*** Given entries
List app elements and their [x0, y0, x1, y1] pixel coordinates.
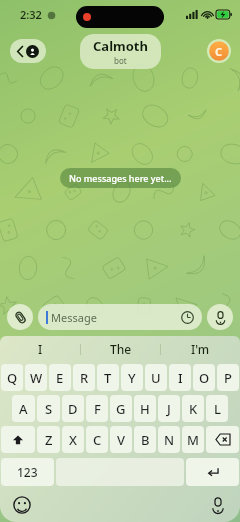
staticText: W	[30, 369, 43, 387]
staticText: O	[199, 369, 210, 387]
staticText: bot	[114, 55, 127, 66]
staticText: J	[167, 400, 171, 418]
button[interactable]: Profile	[207, 39, 231, 63]
staticText: G	[116, 400, 126, 418]
staticText: Calmoth	[93, 37, 148, 55]
staticText: T	[104, 369, 112, 387]
button[interactable]: A	[12, 395, 35, 422]
button[interactable]: G	[110, 395, 132, 422]
button[interactable]: V	[110, 426, 132, 453]
button[interactable]: O	[193, 364, 215, 391]
button[interactable]: Emoji	[13, 496, 31, 514]
button[interactable]: Z	[37, 426, 60, 453]
button[interactable]: T	[97, 364, 119, 391]
staticText: N	[164, 431, 175, 449]
staticText: R	[80, 369, 89, 387]
button[interactable]: Schedule	[181, 311, 194, 324]
staticText: L	[214, 400, 221, 418]
button[interactable]: C	[86, 426, 108, 453]
button[interactable]: 123	[1, 458, 54, 486]
staticText: A	[19, 400, 28, 418]
staticText: C	[215, 44, 223, 59]
button[interactable]: E	[49, 364, 71, 391]
staticText: B	[141, 431, 150, 449]
button[interactable]: I'm	[161, 336, 240, 362]
button[interactable]: The	[81, 336, 160, 362]
staticText: K	[189, 400, 198, 418]
button[interactable]: B	[134, 426, 156, 453]
button[interactable]: Shift	[1, 426, 35, 453]
staticText: X	[69, 431, 77, 449]
button[interactable]: U	[145, 364, 167, 391]
button[interactable]: I	[169, 364, 191, 391]
staticText: U	[151, 369, 161, 387]
button[interactable]: Message	[38, 304, 202, 330]
button[interactable]: D	[62, 395, 84, 422]
staticText: P	[224, 369, 232, 387]
button[interactable]: Y	[121, 364, 143, 391]
button[interactable]: F	[86, 395, 108, 422]
staticText: C	[93, 431, 102, 449]
staticText: Q	[7, 369, 18, 387]
staticText: D	[68, 400, 78, 418]
staticText: M	[187, 431, 199, 449]
staticText: Message	[51, 310, 181, 325]
button[interactable]: P	[217, 364, 239, 391]
button[interactable]: X	[62, 426, 84, 453]
button[interactable]: Back	[10, 39, 46, 63]
staticText: H	[140, 400, 150, 418]
staticText: V	[117, 431, 125, 449]
button[interactable]: Backspace	[206, 426, 239, 453]
staticText: 2:32	[20, 7, 42, 22]
staticText: S	[45, 400, 53, 418]
staticText: Y	[128, 369, 136, 387]
staticText: E	[56, 369, 64, 387]
staticText: F	[94, 400, 101, 418]
button[interactable]: H	[134, 395, 156, 422]
staticText: No messages here yet...	[69, 172, 172, 184]
button[interactable]: W	[25, 364, 47, 391]
staticText: I	[38, 341, 43, 357]
staticText: Z	[45, 431, 53, 449]
button[interactable]: M	[182, 426, 204, 453]
staticText: The	[110, 341, 132, 357]
button[interactable]: N	[158, 426, 180, 453]
button[interactable]: Voice message	[207, 304, 233, 330]
button[interactable]: J	[158, 395, 180, 422]
button[interactable]: Q	[1, 364, 23, 391]
button[interactable]: L	[206, 395, 228, 422]
button[interactable]: Enter	[186, 458, 239, 486]
button[interactable]: S	[37, 395, 60, 422]
button[interactable]: K	[182, 395, 204, 422]
button[interactable]: I	[0, 336, 80, 362]
staticText: I	[178, 369, 183, 387]
button[interactable]: Attach	[7, 304, 33, 330]
staticText: I'm	[191, 341, 210, 357]
button[interactable]: Voice input	[209, 496, 227, 514]
button[interactable]: Calmoth	[80, 34, 161, 69]
staticText: 123	[17, 464, 38, 480]
button[interactable]: R	[73, 364, 95, 391]
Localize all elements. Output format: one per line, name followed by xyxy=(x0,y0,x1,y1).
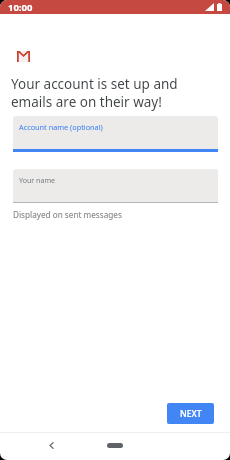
button[interactable]: Your name xyxy=(13,169,218,203)
button[interactable]: Account name (optional) xyxy=(13,116,218,152)
staticText: Your name xyxy=(19,175,56,185)
staticText: NEXT xyxy=(180,408,202,420)
staticText: Your account is set up and emails are on… xyxy=(11,75,178,111)
staticText: Account name (optional) xyxy=(19,122,103,132)
staticText: Displayed on sent messages xyxy=(13,209,122,220)
button[interactable]: Back xyxy=(43,437,59,453)
button[interactable]: NEXT xyxy=(167,403,214,424)
staticText: 10:00 xyxy=(8,1,33,14)
button[interactable]: Home xyxy=(107,443,123,448)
******
What you have to do =>
Each line above that carries the string "elements" has to be returned.

Exercise answer =>
List app elements and their [x0, y0, x1, y1] pixel coordinates.
Localize all elements. Output format: one per line, name followed by xyxy=(x0,y0,x1,y1).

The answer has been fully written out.